Возникает вопрос: как в современном мире евреям следует поступать с этим варварским наследием? Исаак дает прямой ответ: они должны «слиться» с современным европейским обществом. Не существует причин, уверяет он своих читателей, по которым евреи не могут стать добрыми англичанами: «Через несколько поколений евреи обретают характер народа, частью которого стали, и их поступками движут общие с этим народом чувства». Однако в обмен на эту возможность ассимилироваться Исаак требует от евреев отказа от устаревших традиций. «Я заклинаю евреев, — пишет он, — начать обучение их молодежи по-европейски, а не так, как ее учат в Палестине. Пусть их Талмуд займет место на самой верхней полке, чтобы молодые люди обращались к нему как к антикварной диковине, а не как к учебнику жизни».

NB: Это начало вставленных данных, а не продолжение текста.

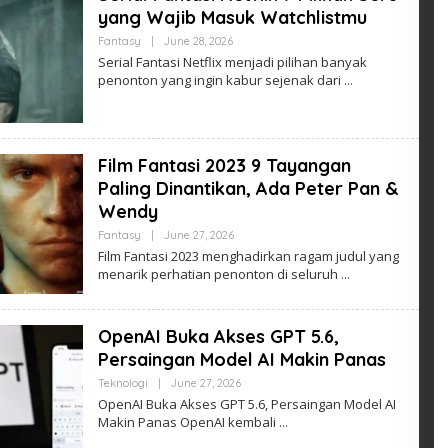
yang Wajib Masuk Watchlistmu
By
Fantasy
|
June 28, 2026
Admin
Serial Fantasi Netflix menjadi pilihan banyak
penonton yang ingin kabur sejenak dari
Film Fantasi 2023 9 Tayangan
Paling Dinantikan, Ada Peter Pan &
Wendy
By
Fantasy
|
June 27, 2026
Admin
Film Fantasi 2023 menghadirkan ragam judul yang
menarik perhatian penonton di seluruh
OpenAI Buka Akses GPT 5.6,
Persaingan Model AI Makin Panas
By
Teknologi
|
June 27, 2026
Admin
OpenAI Buka Akses GPT 5.6, Persaingan Model AI
Makin Panas OpenAI kembali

Возможно, наиболее красноречивая деталь этого призыва заключается в местоимениях: Д’Израэли пишет «их», а не «нашей» и «наш», словно сам уже не один из этих евреев. Еще более уклончив Исаак, когда пишет: «Пусть те, кто имел счастье родиться в христианской вере, с состраданием отнесутся к еврею, ибо помочь ему не в наших силах». В то же время в другом месте книги его язык отчетливо двусмыслен. «В иудаизме мы прослеживаем наше христианство, а христианство возрождает в памяти наш иудаизм», — пишет Исаак так, будто он одновременно и христианин, и еврей. Это настойчивое утверждение, что христианство и иудаизм связаны неразрывными узами и что христианин не может быть таковым в полном смысле слова, не осознав еврейских корней христианства, станет еще одним важным аспектом воззрений Бенджамина Дизраэли на иудаизм. В 1847 году, выступая за предоставление евреям права быть членами парламента, Дизраэли вторит своему отцу: «Кто эти люди, исповедующие иудаизм? Они признают того же Бога, что и христиане нашей страны. Они признают то же Божественное откровение, что и вы. Они, говоря по-человечески, — создатели вашей религии».

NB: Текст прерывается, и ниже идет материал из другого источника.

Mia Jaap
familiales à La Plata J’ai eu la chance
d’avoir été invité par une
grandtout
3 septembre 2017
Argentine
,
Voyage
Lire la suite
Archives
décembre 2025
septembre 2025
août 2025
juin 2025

Казалось бы, свободомыслие Исаака и его взгляды на «слияние» евреев с европейским обществом должны были устранить все преграды к тому, чтобы он просто-напросто принял христианство. Тем не менее, как это ни странно, на страницах «Гения иудаизма» он пишет об иудеях, обратившихся в христианскую веру, с нескрываемым презрением. Исаак с удовлетворением отмечает, что Обществу по распространению христианства среди евреев[18]

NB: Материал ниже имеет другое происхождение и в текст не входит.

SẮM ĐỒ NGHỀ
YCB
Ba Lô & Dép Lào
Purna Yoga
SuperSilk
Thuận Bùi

«удавалось заполучить не более шести прозелитов в год». Хотя он и сожалеет об упорном желании евреев оставаться «особенным народом», что, по его словам, служит «истинной причиной всеобщей ненависти, возбуждаемой евреями в любой нации и в любую эпоху», он же, в нарушение всякой логики, гордится этим свойством еврейского народа. «Иудаизм и христианство разделены лишь одним шагом, — пишет Исаак, — но, по воле Небес, „сын Завета“ оказывается не в силах этот шаг сделать».